Allison yerden sıçrayarak havada süzüldü.
Lenny, kozmik enerji kullanmamaları konusunda kesin talimatlar vermişti. Ancak bu, onun dikkate alınmaması gereken bir güç olmadığı anlamına gelmiyordu.
Lenny Imperilment'te kalmıştı, ama kendi hayatı farklıydı. O her zaman oradan ayrılmak istemişti ve bu nedenle oranın özüne hiç dalmamıştı.
Öte yandan, Allison orada doğmuştu, tıpkı ondan önceki ebeveynleri gibi.
Imperilment onun eviydi. Doğduğundan beri tek bildiği şey aşırı tehlikeydi.
O, kelimenin tam anlamıyla kılıcın çocuğu idi.
Şeytanların arasından geçip giderken, Lenny yüzündeki gülümsemeyi görebiliyordu. Etrafındaki kan ve vahşetle güzel bir tezat oluşturuyordu. Bataklığın ortasında açan güzel bir çiçek gibiydi.
Öldürdükçe ve katlettikçe, vücudu yavaşça dönüşmeye başladı. Kurt adam moduna giriyordu. Vücudu balon gibi şişerek büyüdü.
Uylukları ve elleri kalınlaşıp genişledi, çıplaklığını örten gevşek kumaşı yırttı.
Yüzü uzadı ve özellikleri bir kurtunkine benzemeye başladı, ardından keskin dişleri ortaya çıktı.

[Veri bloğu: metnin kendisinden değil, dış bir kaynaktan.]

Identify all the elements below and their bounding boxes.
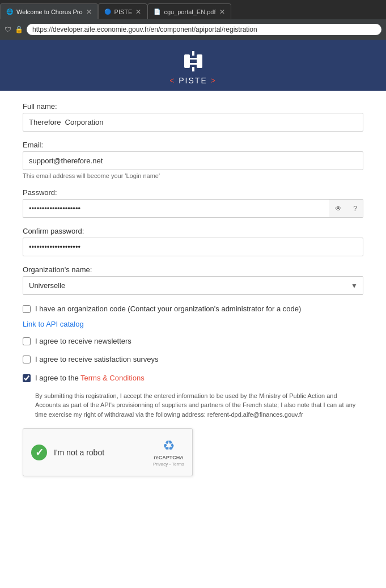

Victor'un dönüşümünde olduğu gibi, kürkü diğer Dev Gölge Kurtadamlar gibi beyaz değildi. Bunun yerine, hoş bir açık kırmızı tonundaydı.
Lenny, uzaktan bile kürkünün pürüzsüz ve şüphesiz kabarık olduğunu anlayabilirdi.
Dönüşürken gözleri parlak kırmızıya döndü ve hafifçe parladı.
İlk başta sadece pençelerini kullandı, ama kısa sürede Lenny bunun bir illüzyon olduğunu anladı.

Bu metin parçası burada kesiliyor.